Italy's shootout hero Gianluigi Donnarumma is the first goalkeeper to be named Player of the Tournament since the award was first issued in 1996.
This is the first European Championship or World Cup final in history to feature multiple goals by defenders. In fact, Italy's last 2 goals in a major final have both been by defenders (Marco Materazzi in the final of the 2006 WC).
Italy are the first team to have won multiple penalty kick shootouts at a single Euro.
Luke Shaw's opener was the quickest ever goal scored in the final of the European Championships (at 1:57), as well as his first ever for the England national team.
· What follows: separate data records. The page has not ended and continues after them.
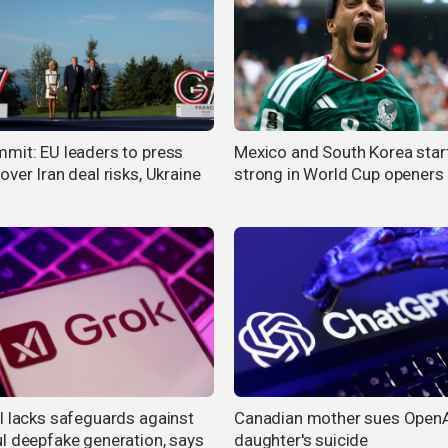
mit: EU leaders to press
Mexico and South Korea star
ver Iran deal risks, Ukraine
strong in World Cup openers
I lacks safeguards against
Canadian mother sues OpenA
l deepfake generation, says
daughter's suicide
This was just the second European Championship final to be decided via a penalty shootout, after 1976, when the winning penalty for Czechoslovakia was scored by a man whose name you've probably heard of -- Antonin Panenka.
England created 3 chances vs. Italy all game. Since 1984, only one team has created as few chances in a Euros Final - Greece in 2004. (Greece, of course, won that year, beating hosts Portugal).
Aged 19 years and 309 days, Bukayo Saka is the fourth-youngest player to appear in the finals of the European Championships, after Renato Sanches (2016), Cristiano Ronaldo (2004) and Anatoliy Baidachniy (1972).
Gianluigi Donnarumma has won each of the five games in which his team has faced penalty shootouts: three for his club and two for the National Team.
This was Italy's sixth major tournament title (4 World Cup, 2 Euros); among European nations, only Germany (7) have won more.
Jorginho is the 10th player in history to appear in and win the European Championship and the European Cup final in the same year.
The others are Luis Suarez in 1964 (Inter Milan & Spain), Hans van Breukelen, Ronald Koeman, Berry van Aerle, Gerald Vanenburg in 1988 (PSV Eindhoven & Netherlands), Fernando Torres, Juan Mata in 2008 (Chelsea & Spain), Cristiano Ronaldo, Pepe in 2016 (Real Madrid & Portugal).
Italy have scored 13 goals in the current tournament, the highest tally for the Azzurri in a single edition between European Championship and World Cup. It's also the second highest tally at Euros since France scored 14 in 1984.
England have won just 22% (2/9) of their major tournament shootouts (World Cup/Euros), the lowest ratio of any European nation to have been involved in three or more.
Italy are one game shy of matching Brazil and Spain's men's international record for consecutive unbeaten matches (35)! Their next scheduled match is a WC qualifier vs. Bulgaria on September 2.
Leonardo Bonucci (34 years and 71 days) has become the oldest scorer in a Euro final, beating the previous record of Germany's Bernd Holzenbein in 1976 (30 years and 103 days).
Italy have won their second European Championship trophy 53 years from their first one (1968) -- the largest gap for a single side in the history of the competition.
Cristiano Ronaldo becomes the first outright leading scorer at a Euro whose team failed to win or advance from any knockout stage game since the group stage was introduced in 1980. No Golden Boot winner in World Cup history played for a team that failed to win or advance from a knockout stage game.
Ronaldo joins Eusebio (9 goals in the 1966 World Cup) as the only Portuguese players to win the Golden Boot at a major tournament.